Oregon’s highest court has upheld the 112-year sentence for the perpetrator in a 1998 school shooting that left two students dead and 26 injured.
Kipland P. Kinkel was 15 when he had been sent home from Thurston High School in Springfield, Ore., for bringing a gun to school. He shot and killed his mother and father that evening, and the next day, on May 21, 1998, he went to his high school armed with two pistols and a rifle, according to court papers. He warned a friend not to enter the school cafeteria that day, and then shot two students in a school breezeway before entering the cafeteria and firing the rifle multiple times.
Kinkel pleaded guilty to charges of murder and attempted murder. He received four concurrent sentences of 25 years for the murders and sentences of 90 months on each of 26 counts of attempted murder. A trial was held on whether the 90-month sentences should run consecutively or concurrently, with Kinkel’s lawyers presenting mitigating evidence from family members, teachers, and mental health experts. The latter showed that Kinkel had been hearing voices since he was 12 and they concluded that he suffered from paranoid schizophrenia.
The trial court divided each 90-month sentence for attempted murder into two parts—50 months would run consecutively, and 40 months of each count would run concurrently. That meant Kinkel was sentenced to close to 112 years (versus just over 32 years if all counts he faced had run consecutively.)
Kinkel’s sentences were upheld on earlier appeals. Now 35 years old and in prison for 20 years, Kinkel filed a new appeal after the U.S. Supreme Court ruled in 2012, in Miller v. Alabama, that mandatory life without parole for those under 18 at the time of their crimes violates the Eighth Amendment’s prohibition against cruel and unusual punishments.
In its May 10 decision in Kinkel v. Persson, the Oregon Supreme Court ruled 6-1 to uphold the 112-year sentence.
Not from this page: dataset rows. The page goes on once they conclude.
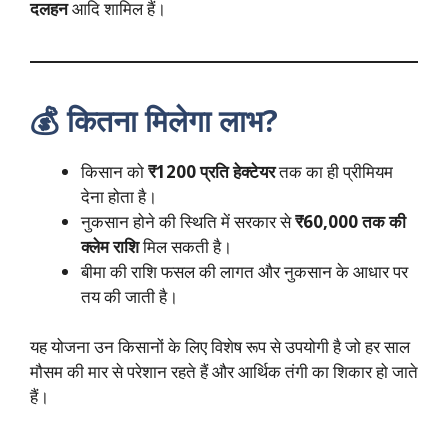
दलहन
आदि शामिल हैं।
💰 कितना मिलेगा लाभ?
किसान को
₹1200
प्रति हेक्टेयर
तक का ही प्रीमियम
देना होता है।
नुकसान होने की स्थिति में सरकार से
₹60,000
तक की
क्लेम राशि
मिल सकती है।
बीमा की राशि फसल की लागत और नुकसान के आधार पर
तय की जाती है।
यह योजना उन किसानों के लिए विशेष रूप से उपयोगी है जो हर साल
मौसम की मार से परेशान रहते हैं और आर्थिक तंगी का शिकार हो जाते
हैं।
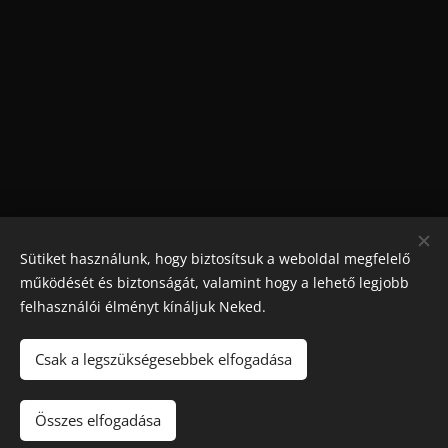
Sütiket használunk, hogy biztosítsuk a weboldal megfelelő
működését és biztonságát, valamint hogy a lehető legjobb
felhasználói élményt kínáljuk Neked.
Csak a legszükségesebbek elfogadása
Maradjon játék
!. A túlzásba vitt szerencsejáték ártalmas,
függőséget okozhat! 🔞
Összes elfogadása
Sütik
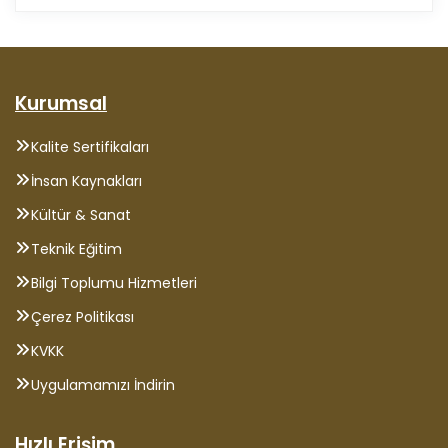
Kurumsal
Kalite Sertifikaları
İnsan Kaynakları
Kültür & Sanat
Teknik Eğitim
Bilgi Toplumu Hizmetleri
Çerez Politikası
KVKK
Uygulamamızı İndirin
Hızlı Erişim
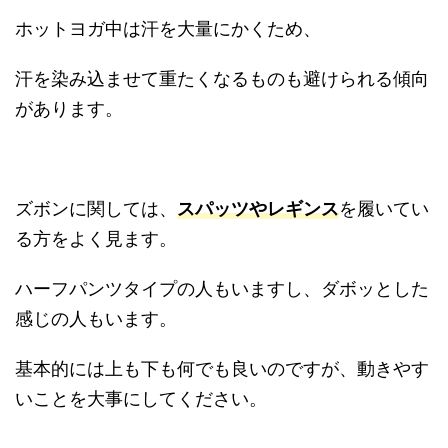
ホットヨガ中は汗を大量にかくため、
汗を染み込ませて重たくなるものも避けられる傾向
があります。
ズボンに関しては、
スパッツやレギンス
を履いてい
る方をよく見ます。
ハーフパンツタイプの人もいますし、ダボッとした
感じの人もいます。
基本的には上も下も何でも良いのですが、動きやす
いことを大事にしてください。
“Given the nature and the number of the crimes that petitioner committed, we are hard pressed to say that his aggregate sentence is constitutionally disproportionate even taking his youth into account,” said the majority opinion by Justice Rives Kistler, who noted that Kinkel killed four people over the course of two days and shot and wounded almost two dozen of his classmates with the intent to kill them.
“He put a gun to another classmate’s head and would have killed him except that the gun ran out of bullets, permitting two students to subdue petitioner before he could shoot anyone else,” Kistler said.
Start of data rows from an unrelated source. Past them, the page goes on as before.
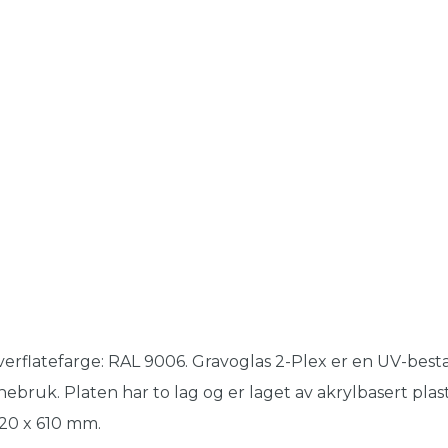
erflatefarge: RAL 9006. Gravoglas 2-Plex er en UV-besta
nebruk. Platen har to lag og er laget av akrylbasert plast
20 x 610 mm.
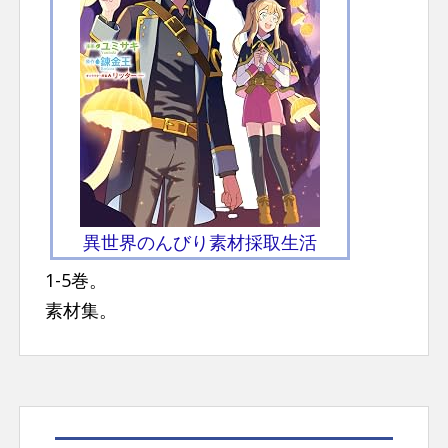
異世界のんびり素材採取生活
1-5巻。
素材集。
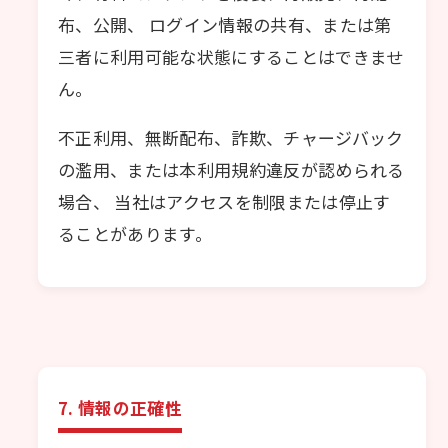
布、公開、 ログイン情報の共有、または第
三者に利用可能な状態にすることはできませ
ん。
不正利用、無断配布、詐欺、チャージバック
の濫用、または本利用規約違反が認められる
場合、 当社はアクセスを制限または停止す
ることがあります。
7. 情報の正確性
The majority said Kinkel’s case comes within the class of juveniles that, as recognized in the U.S. Supreme Court’s Miller decision, may be sentenced to life without possibility of parole for a homicide. The Miller ruling explained that the Eighth Amendment permits sentencing a juvenile to life without possibility of parole for a single homicide if that crime reflects “irreparable corruption” rather than “the transience of youth.”
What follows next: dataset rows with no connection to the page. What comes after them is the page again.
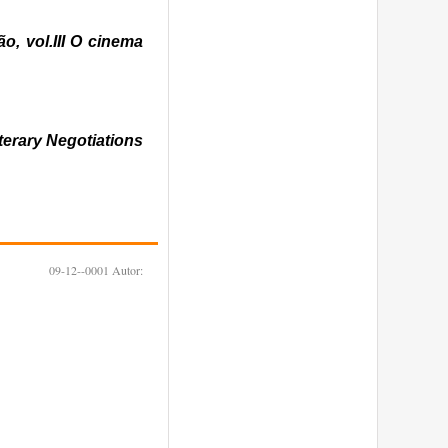
, vol.III O cinema
terary Negotiations
09-12--0001
Autor:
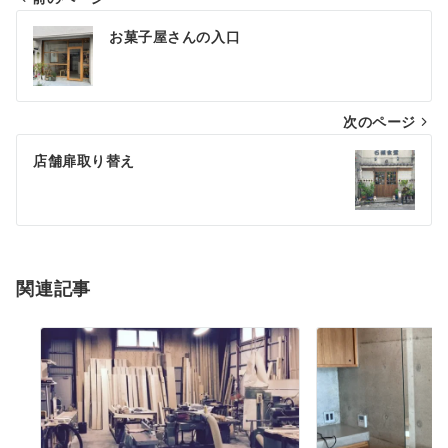
お菓子屋さんの入口
次のページ
店舗扉取り替え
関連記事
“We also conclude, and we think no person reasonably could dispute, that [Kinkel’s] actions are the sort of heinous crimes that, if committed by an adult, would reflect an irretrievably depraved character or irreparable corruption,” Kistler said. “And as Miller recognized, the ‘most heinous murders’ or ‘worst types of murders,’ even when committed by a juvenile, can evidence irreparable corruption.”
And while Kinkel’s psychological problems are relevant mitigating evidence, which the sentencing court considered, they are not the sort of concerns that led to the categorical sentencing limitations on juveniles that the U.S. Supreme Court has outlined in Miller and other recent cases, Kistler said.
James Egan, an Oregon chief appeals court judge serving temporarily on the state high court, wrote a dissent arguing that the majority was mistaken to believe that youth played no role in Kinkel’s crimes.
“I cannot agree that [Kinkel’s] crimes do not reflect the transient immaturity of youth,” Egan said. “In my view, [Kinkel’s] youth is inextricable from his crimes, and it is difficult to comprehend how [his] youth at the time of his crimes, in combination with his mental disorder, did not affect the nature and gravity of his crimes.”
“There is no question that petitioner’s crimes were horrendous,” Egan added, but they did not “demonstrate irreparable corruption. Rather, they demonstrate a brief but horrible psychotic break with horrific consequences.”
“The rarest of children whose crimes reflect irreparable corruption are the cool and calculated souls who appreciate and understand their conditions and who either use the conditions as a means to an end or who revel in the hideousness of their depravity,” Egan said. “The rarest of children are not those who struggle with their disorder and fail.”